▸ EXERCISE BRIEF: Without changing a single character, copy every record below.

Dataset excerpts
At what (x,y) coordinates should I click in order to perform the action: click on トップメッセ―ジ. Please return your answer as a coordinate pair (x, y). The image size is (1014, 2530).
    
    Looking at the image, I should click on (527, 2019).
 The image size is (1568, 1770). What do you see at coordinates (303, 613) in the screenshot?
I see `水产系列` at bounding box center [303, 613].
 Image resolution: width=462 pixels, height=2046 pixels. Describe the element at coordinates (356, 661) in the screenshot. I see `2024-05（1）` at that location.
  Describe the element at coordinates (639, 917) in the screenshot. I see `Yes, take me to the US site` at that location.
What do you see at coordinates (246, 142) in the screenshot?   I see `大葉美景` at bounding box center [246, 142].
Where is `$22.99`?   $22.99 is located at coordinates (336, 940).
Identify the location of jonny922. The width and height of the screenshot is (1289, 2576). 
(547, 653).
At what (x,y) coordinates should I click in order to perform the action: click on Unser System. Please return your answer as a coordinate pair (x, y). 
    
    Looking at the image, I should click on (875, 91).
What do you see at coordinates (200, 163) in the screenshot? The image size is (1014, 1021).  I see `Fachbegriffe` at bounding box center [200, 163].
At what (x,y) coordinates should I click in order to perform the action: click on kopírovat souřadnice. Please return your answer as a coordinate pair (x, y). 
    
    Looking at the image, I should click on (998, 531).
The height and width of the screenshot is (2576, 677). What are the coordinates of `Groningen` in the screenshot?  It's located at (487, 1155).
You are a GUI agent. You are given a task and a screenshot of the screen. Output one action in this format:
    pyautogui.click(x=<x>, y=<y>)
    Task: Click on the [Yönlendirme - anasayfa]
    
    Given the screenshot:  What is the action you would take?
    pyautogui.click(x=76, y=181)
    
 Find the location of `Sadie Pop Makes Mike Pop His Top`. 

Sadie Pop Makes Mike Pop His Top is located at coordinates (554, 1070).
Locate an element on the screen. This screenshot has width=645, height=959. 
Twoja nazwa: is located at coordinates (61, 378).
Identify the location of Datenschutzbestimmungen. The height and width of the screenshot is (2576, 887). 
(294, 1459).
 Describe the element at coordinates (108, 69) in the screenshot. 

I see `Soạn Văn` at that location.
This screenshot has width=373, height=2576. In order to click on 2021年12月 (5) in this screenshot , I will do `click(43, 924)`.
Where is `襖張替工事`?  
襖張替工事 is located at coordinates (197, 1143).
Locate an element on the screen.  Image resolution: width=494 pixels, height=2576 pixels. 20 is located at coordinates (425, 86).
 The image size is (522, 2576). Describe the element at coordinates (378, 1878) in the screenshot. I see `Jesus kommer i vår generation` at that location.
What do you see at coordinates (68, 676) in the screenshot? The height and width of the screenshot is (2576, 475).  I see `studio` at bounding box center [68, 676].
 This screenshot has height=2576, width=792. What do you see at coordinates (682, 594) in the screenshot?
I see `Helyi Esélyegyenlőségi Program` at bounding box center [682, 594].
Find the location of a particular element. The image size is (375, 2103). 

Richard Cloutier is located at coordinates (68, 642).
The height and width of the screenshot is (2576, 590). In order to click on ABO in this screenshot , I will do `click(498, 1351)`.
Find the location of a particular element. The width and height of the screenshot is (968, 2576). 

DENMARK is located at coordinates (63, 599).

▸ OUTPUT FOR THIS TASK:
At what (x,y) coordinates should I click in order to perform the action: click on トップメッセ―ジ. Please return your answer as a coordinate pair (x, y). The image size is (1014, 2530).
    
    Looking at the image, I should click on (527, 2019).
 The image size is (1568, 1770). What do you see at coordinates (303, 613) in the screenshot?
I see `水产系列` at bounding box center [303, 613].
 Image resolution: width=462 pixels, height=2046 pixels. Describe the element at coordinates (356, 661) in the screenshot. I see `2024-05（1）` at that location.
  Describe the element at coordinates (639, 917) in the screenshot. I see `Yes, take me to the US site` at that location.
What do you see at coordinates (246, 142) in the screenshot?   I see `大葉美景` at bounding box center [246, 142].
Where is `$22.99`?   $22.99 is located at coordinates (336, 940).
Identify the location of jonny922. The width and height of the screenshot is (1289, 2576). 
(547, 653).
At what (x,y) coordinates should I click in order to perform the action: click on Unser System. Please return your answer as a coordinate pair (x, y). 
    
    Looking at the image, I should click on (875, 91).
What do you see at coordinates (200, 163) in the screenshot? The image size is (1014, 1021).  I see `Fachbegriffe` at bounding box center [200, 163].
At what (x,y) coordinates should I click in order to perform the action: click on kopírovat souřadnice. Please return your answer as a coordinate pair (x, y). 
    
    Looking at the image, I should click on (998, 531).
The height and width of the screenshot is (2576, 677). What are the coordinates of `Groningen` in the screenshot?  It's located at (487, 1155).
You are a GUI agent. You are given a task and a screenshot of the screen. Output one action in this format:
    pyautogui.click(x=<x>, y=<y>)
    Task: Click on the [Yönlendirme - anasayfa]
    
    Given the screenshot:  What is the action you would take?
    pyautogui.click(x=76, y=181)
    
 Find the location of `Sadie Pop Makes Mike Pop His Top`. 

Sadie Pop Makes Mike Pop His Top is located at coordinates (554, 1070).
Locate an element on the screen. This screenshot has width=645, height=959. 
Twoja nazwa: is located at coordinates (61, 378).
Identify the location of Datenschutzbestimmungen. The height and width of the screenshot is (2576, 887). 
(294, 1459).
 Describe the element at coordinates (108, 69) in the screenshot. 

I see `Soạn Văn` at that location.
This screenshot has width=373, height=2576. In order to click on 2021年12月 (5) in this screenshot , I will do `click(43, 924)`.
Where is `襖張替工事`?  
襖張替工事 is located at coordinates (197, 1143).
Locate an element on the screen.  Image resolution: width=494 pixels, height=2576 pixels. 20 is located at coordinates (425, 86).
 The image size is (522, 2576). Describe the element at coordinates (378, 1878) in the screenshot. I see `Jesus kommer i vår generation` at that location.
What do you see at coordinates (68, 676) in the screenshot? The height and width of the screenshot is (2576, 475).  I see `studio` at bounding box center [68, 676].
 This screenshot has height=2576, width=792. What do you see at coordinates (682, 594) in the screenshot?
I see `Helyi Esélyegyenlőségi Program` at bounding box center [682, 594].
Find the location of a particular element. The image size is (375, 2103). 

Richard Cloutier is located at coordinates (68, 642).
The height and width of the screenshot is (2576, 590). In order to click on ABO in this screenshot , I will do `click(498, 1351)`.
Find the location of a particular element. The width and height of the screenshot is (968, 2576). 

DENMARK is located at coordinates (63, 599).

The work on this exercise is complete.